What does Paul mean by a harsh use of authority? He has no physical sanction that he can take, and he wouldn’t want to as we’ve seen. So he must mean that if need be he’ll give them a strong verbal rebuke face-to-face. And that’s what he wants to avoid the need for through a positive response to this letter. He says, “You might feel as if I’m tearing you down, or tearing you apart. But I’m not. I love you. I want the best for you. I want to build you up. My purpose is not destruction but construction.” That’s the big difference between him and the liars – because behind all lies is Satan, the father of lies, whose purpose is always death and destruction.

It was Oscar Wilde, apparently, who said: “A true friend stabs you in the front”. And sometimes that’s almost literally true. I’ve see the scars my father has on his chest as a result of the heart bypass surgery he had very successfully many years ago. That surgeon treated him, from one perspective, incredibly harshly. And yet the surgeon’s knife is a tool, not of wounding, but of healing.
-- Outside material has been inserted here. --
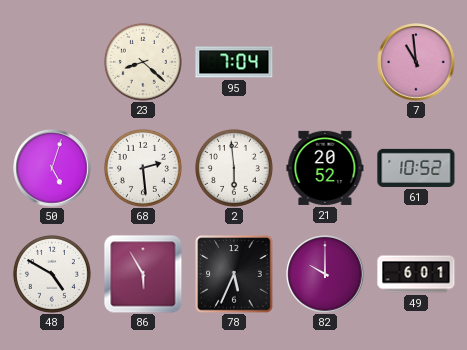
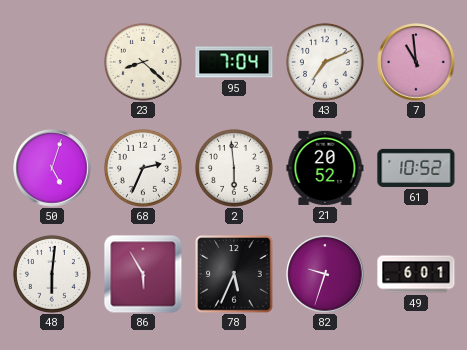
43: none -> 7:11
68: 2:29 -> 2:34
48: 4:50 -> 6:01
82: 10:00 -> 9:33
So if you are on the run from God and God has been gracious enough to give you friends who are giving you grief because they want to see you back on track, don’t doubt the love of your friends. See beyond your anger with them, to the care for you that motivates them.

And if you’re the Faithful Friend who’s causing the grief, make sure, of course, that your frustration isn’t taking over and eating away at your love. But then keep reminding your wayward friend why it is that you’re being tough with them. Tell them, as Paul does here, that you care for them and you want their long-term good.

The letter is wrapped up in those last verses, 11-14. We’ll look at them in more detail next week. But what’s clear is that for all the aggro between them, the Corinthians are still Paul’s brothers and sisters, he still loves them, he hasn’t lost his affection for them underneath all the righteous anger, and he throws out one last plea: “Listen to my appeal! Listen to me! I’ve poured my heart out to you. Don’t ignore me.”

He reminds me a bit of someone talking to a person who’s in a coma. He keeps on talking, convinced that in the end the words will get through, communication will open up again, and life will start afresh.

So one last word to The One on the Run: Do you know deep down that you are shutting your ears to the truth? Well, open them! Start listening again to Christ and his word, and acting on it. That is the only way to peace and to reconciliation.

And a final word, too, to The Faithful Friend: Never give up loving and making your appeal, however powerless you feel. Because Christ is powerful among us.

For to be sure, he was crucified in weakness, yet he lives by God’s power.